It turns out this is actually the island of Boreray, St Kilda, west of the Outer Hebrides. For some reason, though, St Kilda maintained a fascination for me, and I kept coming back to it. Google maps showed a settlement and roads on Hirta (the main island), but I learned from Wikipedia that the island had been evacuated in 1930 at the islanders' own request.
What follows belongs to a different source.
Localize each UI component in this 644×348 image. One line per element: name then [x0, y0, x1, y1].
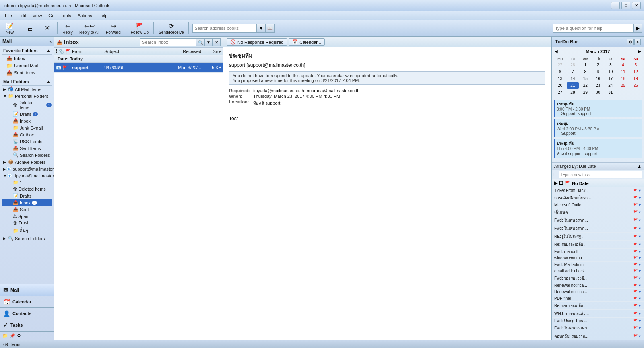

The Wikipedia page also talks about how the island's extreme isolation affected the way of life there:
Read more... )
I also learned from Wikipedia how Michael Powell of later Archers fame (no, not that Archers, this Archers) read about the islands' evacuation in 1930, and in 1937 made a film about it, entitled The Edge of the World. Powell couldn't get permission to make the film on St Kilda itself, as its owner had dedicated it after the evacuation as a birdlife sanctuary; and shot the film instead on the similarly remote Shetland island Foula (which, years after first spotting it on maps, I can now report is pronounced like in "fool", even though the name derives from the Norse for bird [i.e. fowl] island).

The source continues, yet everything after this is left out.